Yes, restriction should be lift. Rather than giving help to tide over the situation, these HB is a self help way if done correctly.
We should encourage more entrepreneur in such severe situation.
Now is only the initiate phase. We have to prepare to face a new world after the covid-19 is resolved with new found vaccine. We will find a new equilibrium in how we go about life vastly different form the past.
I find the official advisory on HDB’s page ambiguous. Let me break it down this say.
1) Home-based businesses can continue as long as they meet “the latest provision under the COVID-19 (Temporary Measures) Act 2020”.
2) FOR EXAMPLE, if it meets conditions A, B and C (which people are arguing over).
3) If your home-based business does not meet THE stipulated regulations, then stop.
Have you noticed that 1) and 3) does not refer to 2)? If they did, 2) should say “including” and 3) should say THESE stipulated regulations. They have referenced regulations but not given a direct link to them. Instead, they’ve listed 3 new rules that appear to be separate from the general regulations as issued by the government.
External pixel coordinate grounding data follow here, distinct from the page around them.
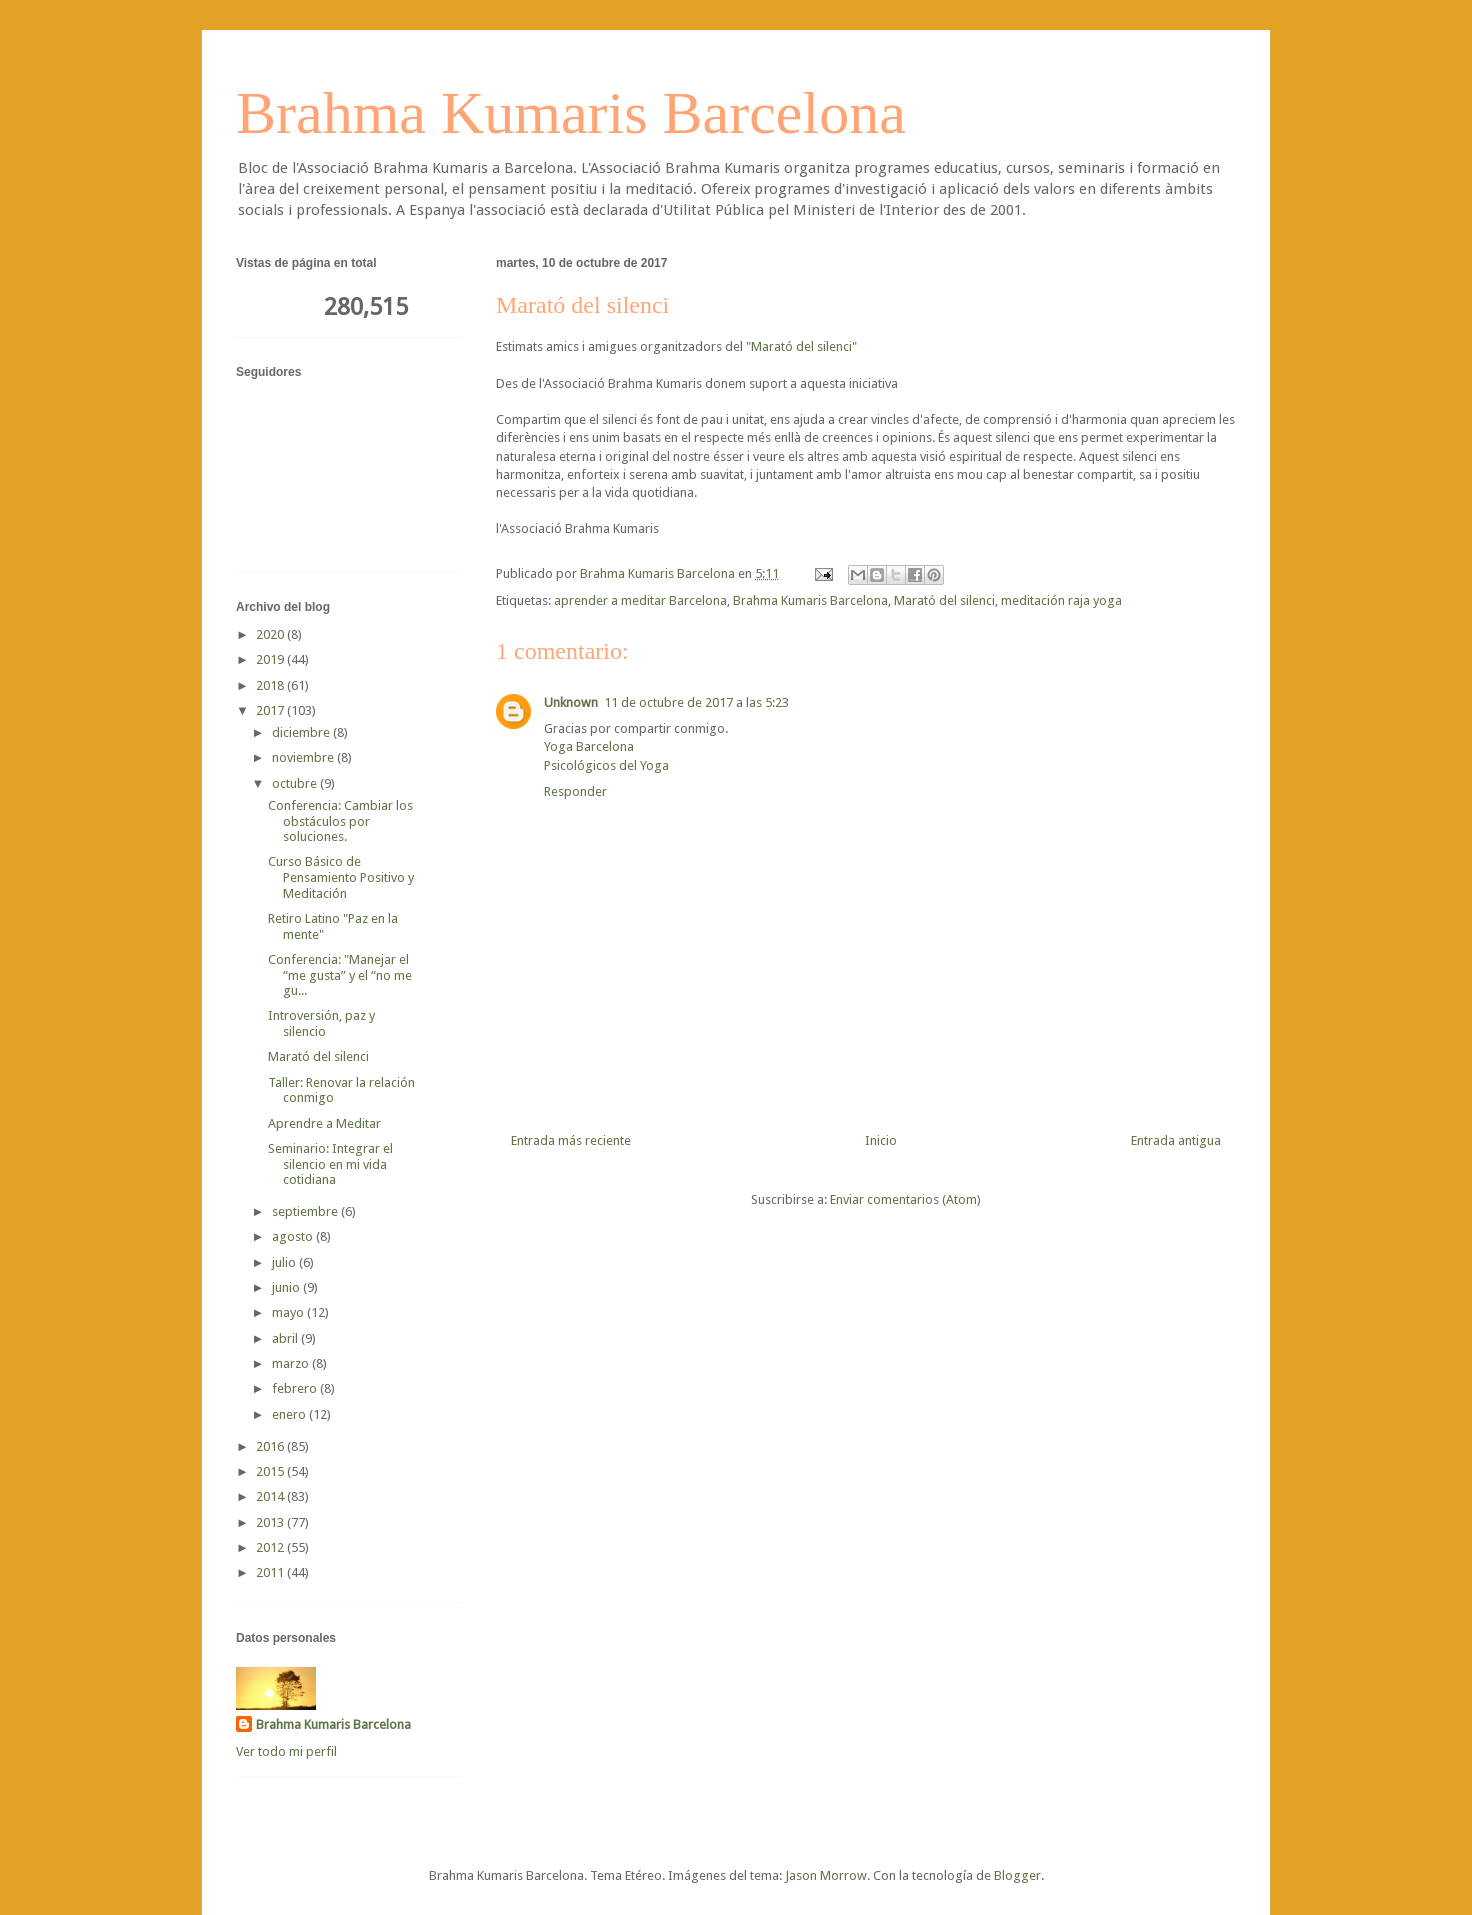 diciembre (302, 732)
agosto (294, 1236)
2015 (271, 1471)
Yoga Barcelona (589, 746)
HDB is saying, your HBB must work within the guidelines set by other committees. When you call MTI for clarification, they say HDB is imposing their own extra rules, please follow them. All online retail are actually classified as essential services (https://covid.gobusiness.gov.sg/essentialservices/others/). So now HDB is contradicting general MTI guidelines with a set of 3 guidelines that they have implied to be part of the general guidelines.
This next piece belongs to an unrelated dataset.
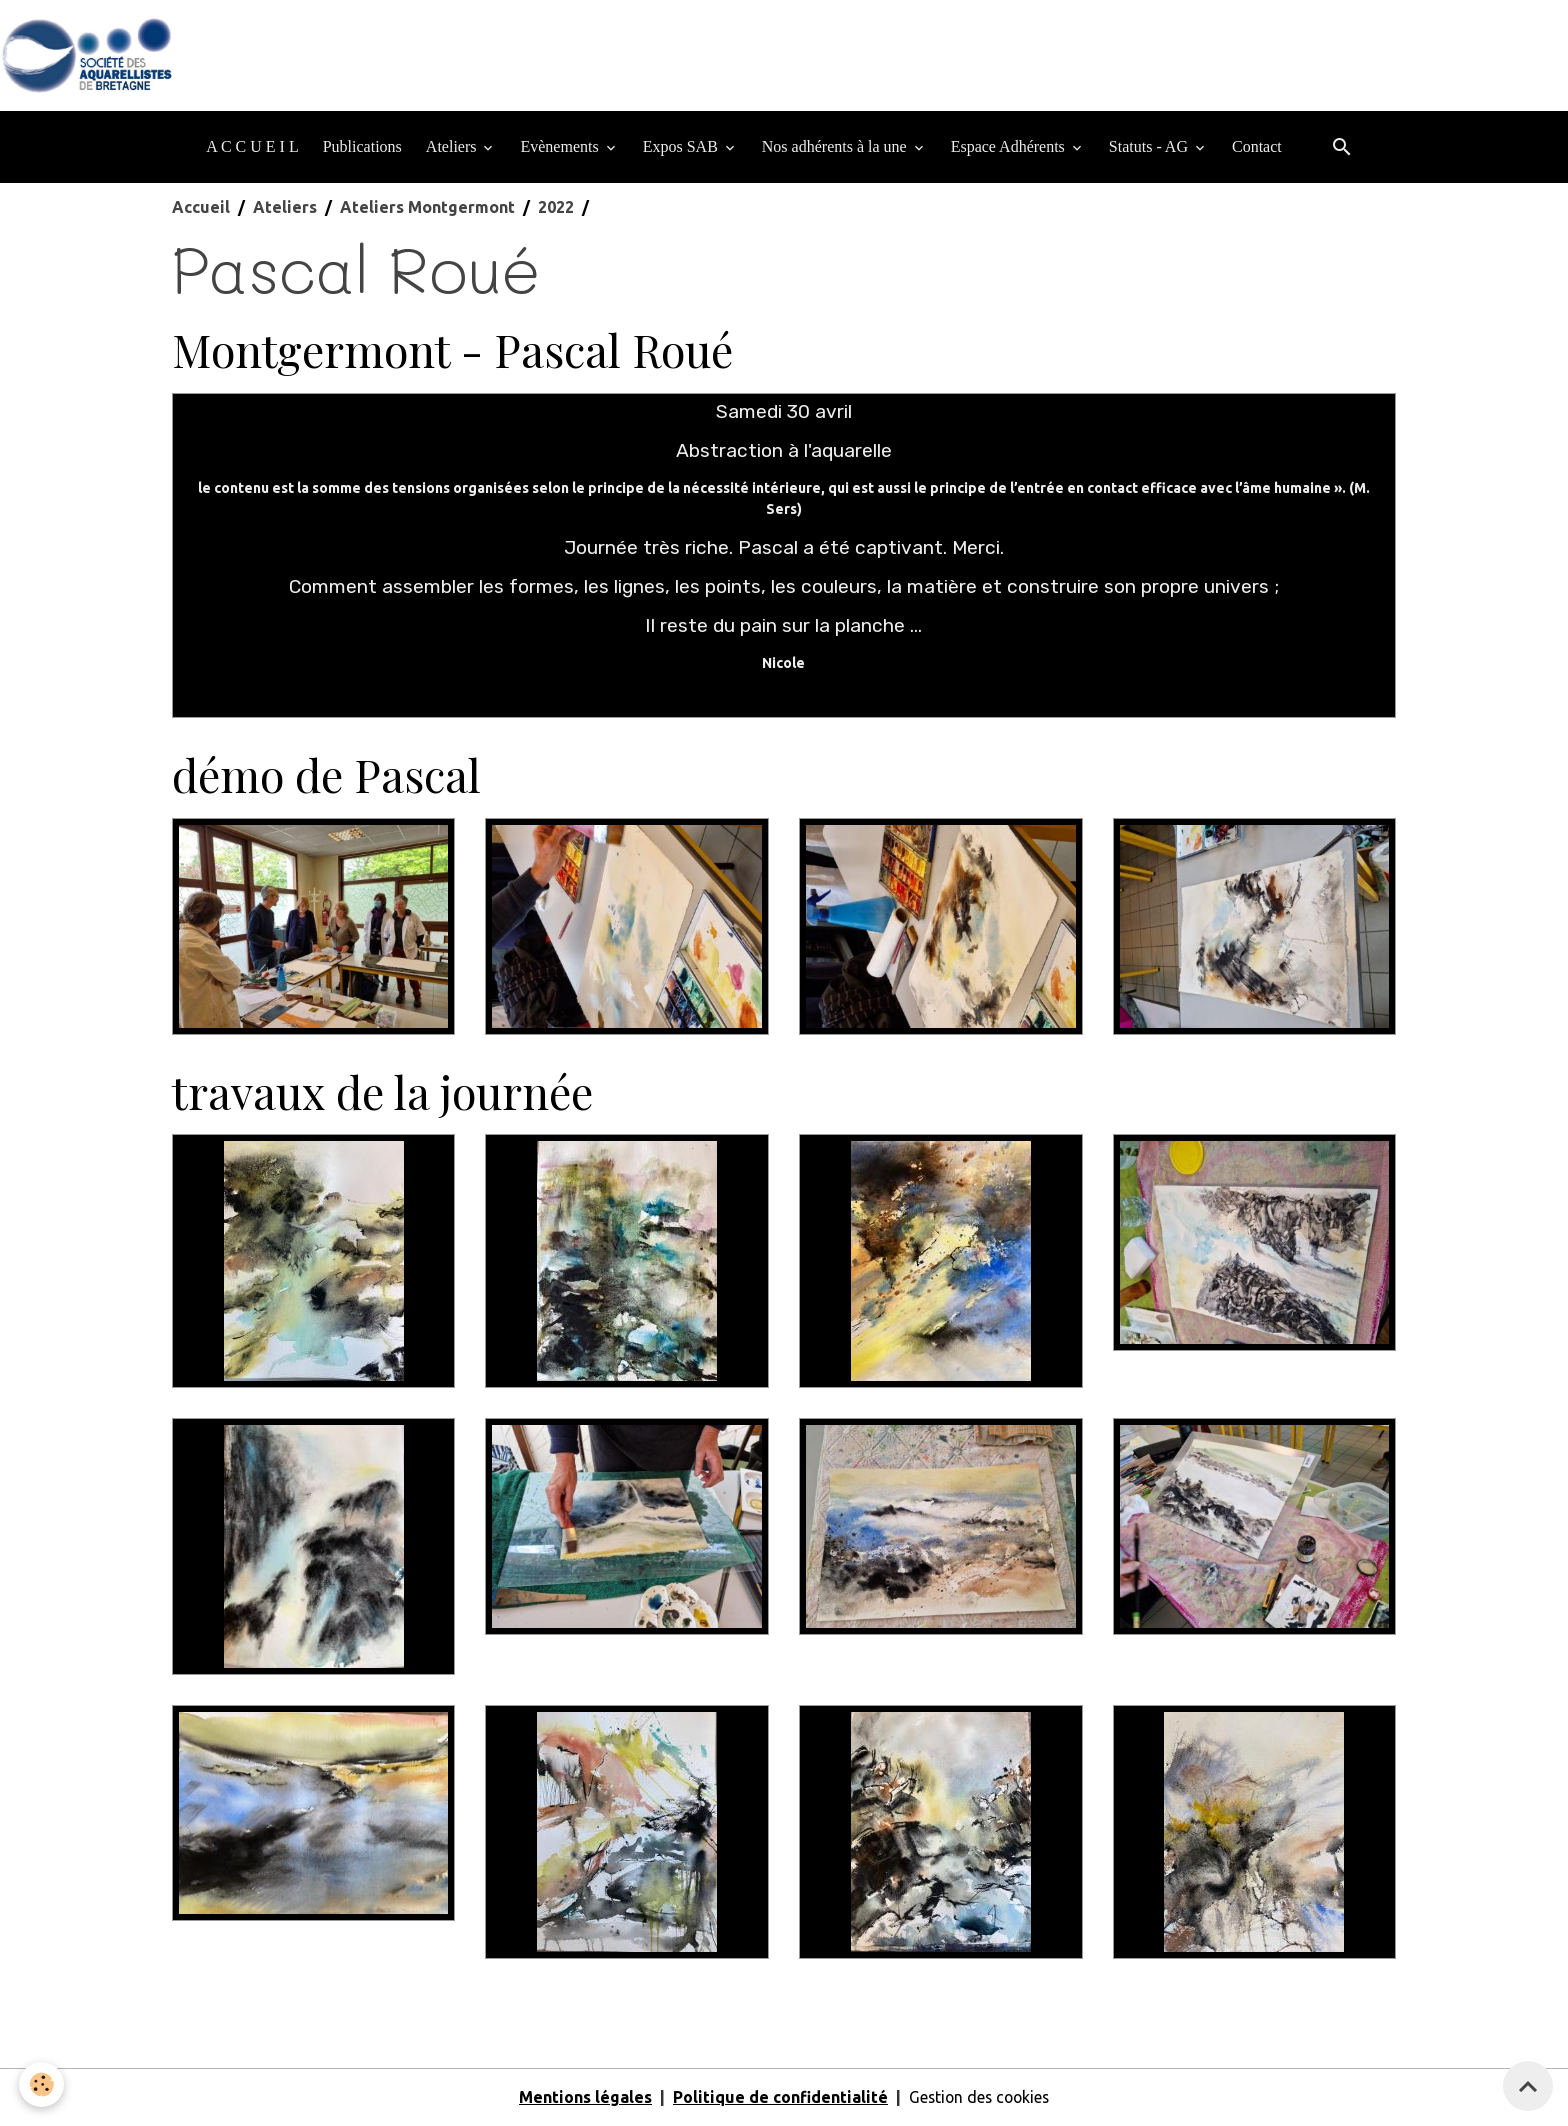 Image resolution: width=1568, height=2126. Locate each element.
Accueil (201, 208)
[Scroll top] (1528, 2086)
As it happens, these 3 new guidelines are draconian and odd. As others have pointed out, they make little sense when the general population is still able to leave the home for various other activities. If you’ve made calls to different government agencies as I have, you’ll find that there was no concerted effort to implement these new rules at all. I hope HDB realise the confusion they’ve created through lacklustre wording and make a definitive statement once and for all.